> [Task prompt] Output the full listing below exactly, without the pictures.

> [Material to process]

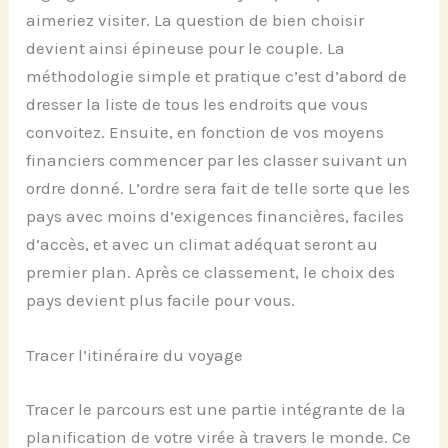
aimeriez visiter. La question de bien choisir
devient ainsi épineuse pour le couple. La
méthodologie simple et pratique c’est d’abord de
dresser la liste de tous les endroits que vous
convoitez. Ensuite, en fonction de vos moyens
financiers commencer par les classer suivant un
ordre donné. L’ordre sera fait de telle sorte que les
pays avec moins d’exigences financières, faciles
d’accès, et avec un climat adéquat seront au
premier plan. Après ce classement, le choix des
pays devient plus facile pour vous.
Tracer l’itinéraire du voyage
Tracer le parcours est une partie intégrante de la
planification de votre virée à travers le monde. Ce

> [Output of the task]
aimeriez visiter. La question de bien choisir
devient ainsi épineuse pour le couple. La
méthodologie simple et pratique c’est d’abord de
dresser la liste de tous les endroits que vous
convoitez. Ensuite, en fonction de vos moyens
financiers commencer par les classer suivant un
ordre donné. L’ordre sera fait de telle sorte que les
pays avec moins d’exigences financières, faciles
d’accès, et avec un climat adéquat seront au
premier plan. Après ce classement, le choix des
pays devient plus facile pour vous.
Tracer l’itinéraire du voyage
Tracer le parcours est une partie intégrante de la
planification de votre virée à travers le monde. Ce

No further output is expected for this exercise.